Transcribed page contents

^^^^

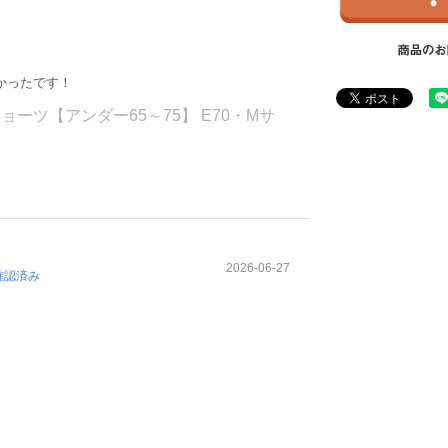
かったです！
ーツ【アンダー65～75】 E70・Mサ
2026-06-27
確認済み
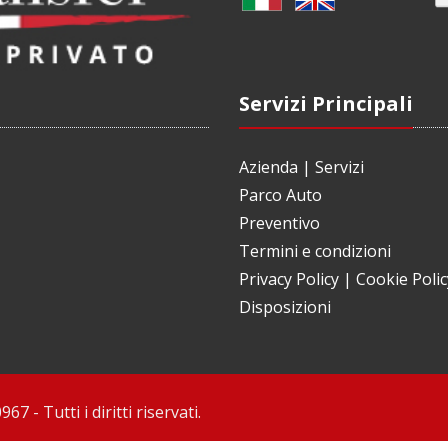
Servizi Principali
Azienda
|
Servizi
Parco Auto
Preventivo
Termini e condizioni
Privacy Policy
|
Cookie Polic
Disposizioni
- Tutti i diritti riservati.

^^^^

§ **Exercise instructions**
Return the line that contains "Termini e condizioni", along with every line after it in the data above, exactly and with nothing else.

§ **Answer for this exercise**
Termini e condizioni
Privacy Policy
|
Cookie Polic
Disposizioni
- Tutti i diritti riservati.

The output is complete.